## Page-level text extractions
=== Section Start ===
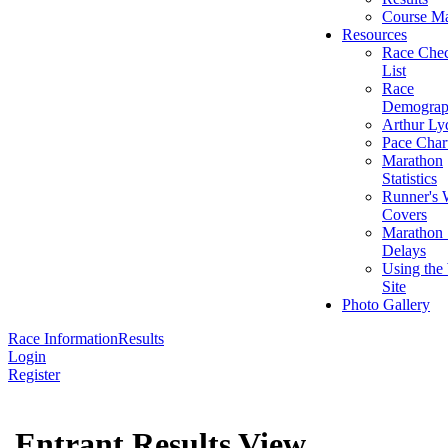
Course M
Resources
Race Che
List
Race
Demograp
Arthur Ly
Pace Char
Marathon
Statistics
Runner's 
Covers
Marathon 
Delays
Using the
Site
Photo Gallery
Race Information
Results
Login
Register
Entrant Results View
=== Section End ===
=== Section Start ===
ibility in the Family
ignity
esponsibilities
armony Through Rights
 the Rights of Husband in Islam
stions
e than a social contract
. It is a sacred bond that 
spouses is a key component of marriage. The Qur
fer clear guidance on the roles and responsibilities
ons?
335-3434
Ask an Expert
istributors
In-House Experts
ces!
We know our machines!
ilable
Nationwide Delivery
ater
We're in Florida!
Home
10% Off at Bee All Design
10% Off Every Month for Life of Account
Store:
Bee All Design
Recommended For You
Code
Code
=== Section End ===
## Brief
Retype exactly the lines of the data above that fall between the line with "Race Information" and the line with "Entrant Results View", inclusive, and add nothing.

## Answer to this problem
Race Information
Results
Login
Register
Entrant Results View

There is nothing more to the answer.